## [Task statement]
Where in the entries below does "link" appear? Copy every line that has it.

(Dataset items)
■ ■ ■ ■

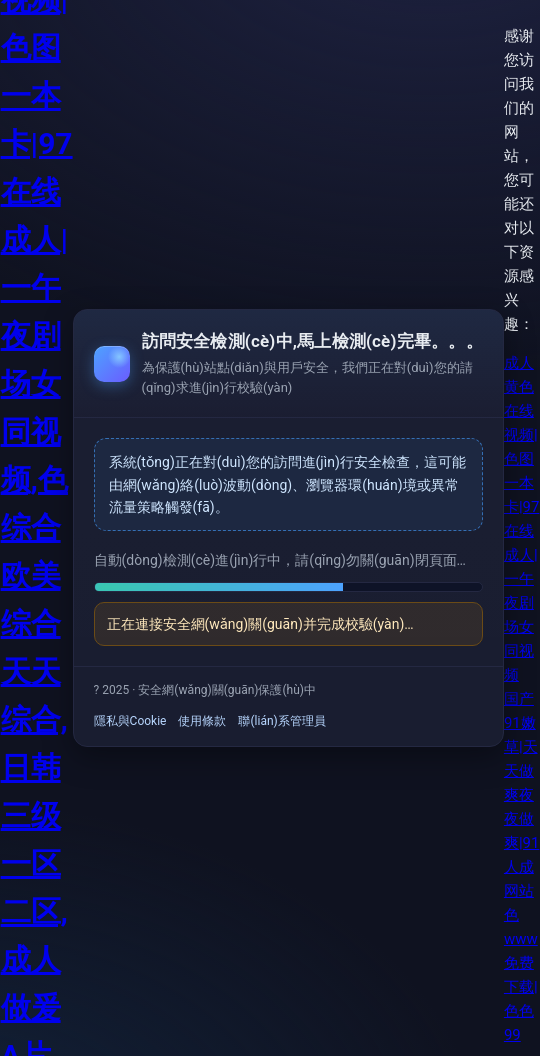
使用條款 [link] (202, 721)
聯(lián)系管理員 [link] (281, 721)
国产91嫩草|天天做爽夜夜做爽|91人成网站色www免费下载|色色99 (522, 867)
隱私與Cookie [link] (130, 721)
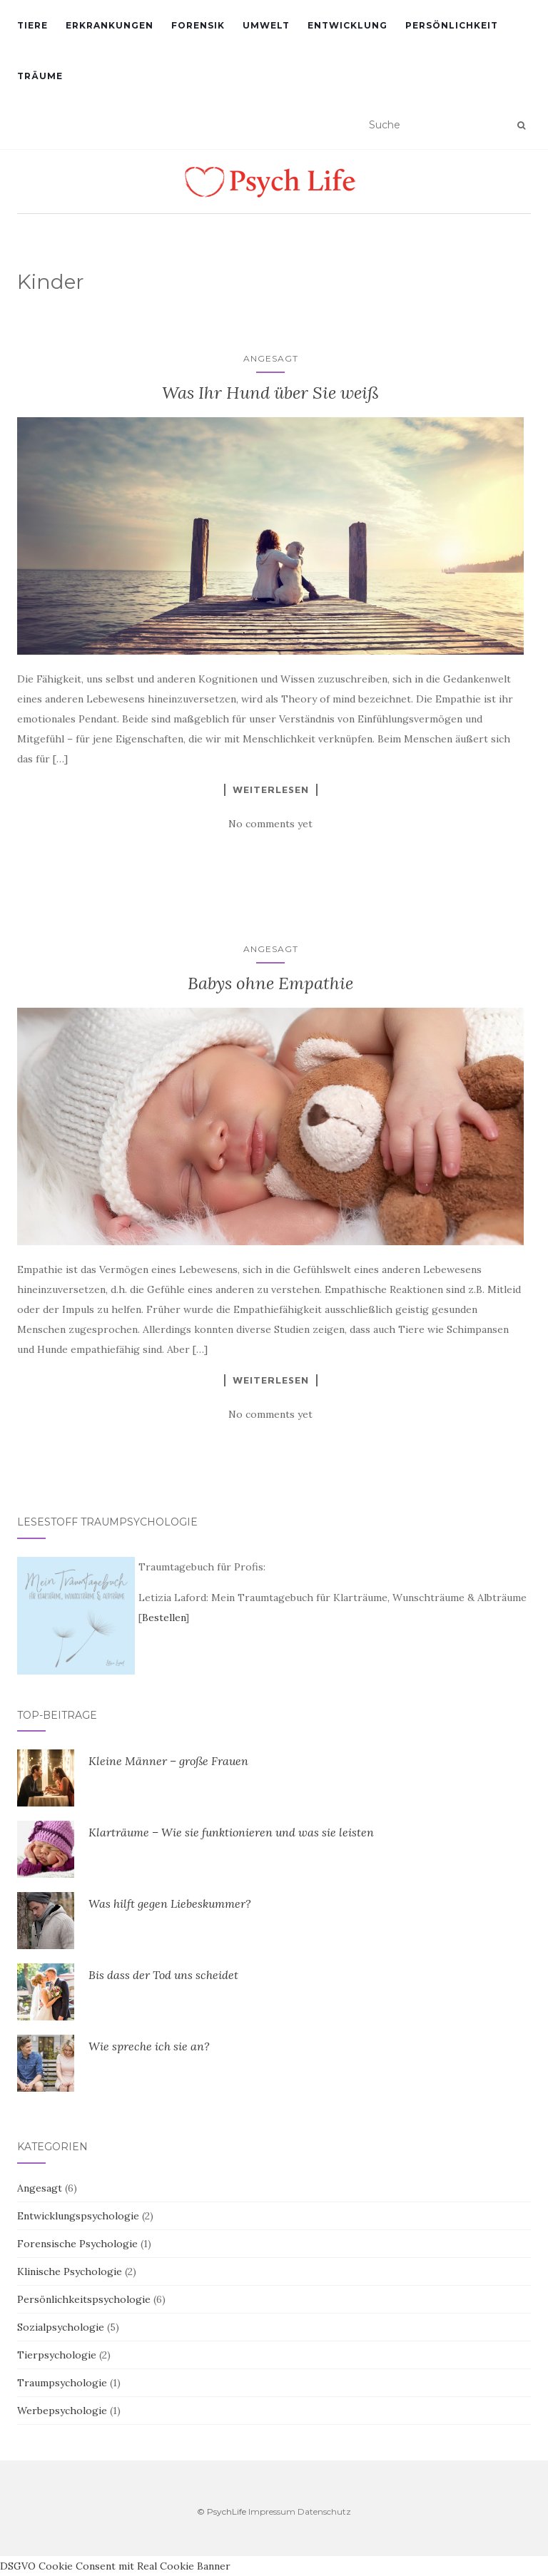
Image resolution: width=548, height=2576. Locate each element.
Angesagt (270, 358)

■ ■ ■ ■

## [Task response]
使用條款 [link] (202, 721)
聯(lián)系管理員 [link] (281, 721)
隱私與Cookie [link] (130, 721)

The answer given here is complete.